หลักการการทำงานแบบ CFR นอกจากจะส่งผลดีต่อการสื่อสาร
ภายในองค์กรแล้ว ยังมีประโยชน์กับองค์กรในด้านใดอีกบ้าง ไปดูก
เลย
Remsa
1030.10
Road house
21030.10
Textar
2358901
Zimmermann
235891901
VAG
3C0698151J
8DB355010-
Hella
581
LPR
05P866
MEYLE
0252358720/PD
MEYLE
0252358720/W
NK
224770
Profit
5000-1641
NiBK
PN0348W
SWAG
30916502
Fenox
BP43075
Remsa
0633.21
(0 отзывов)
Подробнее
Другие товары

☆ ☆ ☆ ☆ ☆ ☆ ☆

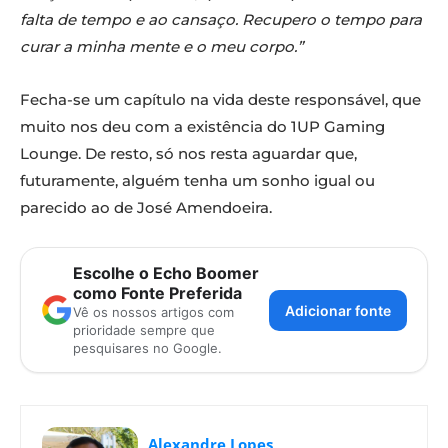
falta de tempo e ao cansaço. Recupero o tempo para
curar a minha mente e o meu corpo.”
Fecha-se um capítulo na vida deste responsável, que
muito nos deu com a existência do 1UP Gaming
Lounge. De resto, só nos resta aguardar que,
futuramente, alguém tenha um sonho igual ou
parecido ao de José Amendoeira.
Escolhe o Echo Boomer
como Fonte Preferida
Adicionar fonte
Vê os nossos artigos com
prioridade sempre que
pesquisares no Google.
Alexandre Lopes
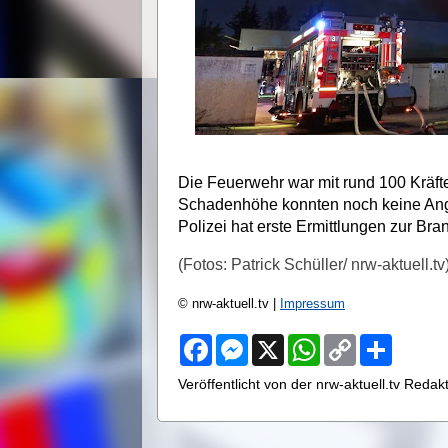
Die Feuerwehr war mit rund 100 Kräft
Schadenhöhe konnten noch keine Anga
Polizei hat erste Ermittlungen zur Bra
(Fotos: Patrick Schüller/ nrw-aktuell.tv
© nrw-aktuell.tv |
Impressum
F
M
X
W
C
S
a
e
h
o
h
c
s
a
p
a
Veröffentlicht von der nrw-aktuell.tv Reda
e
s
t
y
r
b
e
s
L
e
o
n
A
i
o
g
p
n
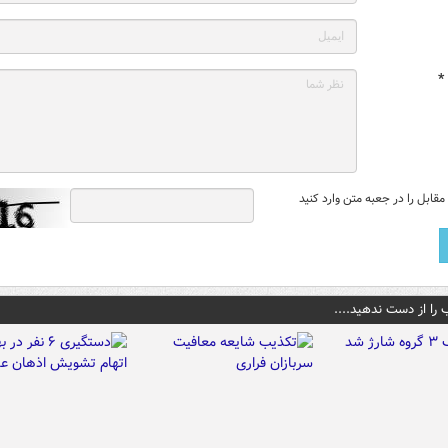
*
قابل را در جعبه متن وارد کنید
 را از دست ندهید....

☆ ☆ ☆ ☆ ☆ ☆ ☆

WHAT YOU ARE ASKED TO DO:
Scan the listing above and identify each line holding the string "aktuell"; copy every such line.

EXERCISE OUTPUT:
(Fotos: Patrick Schüller/ nrw-aktuell.tv
© nrw-aktuell.tv |
Veröffentlicht von der nrw-aktuell.tv Reda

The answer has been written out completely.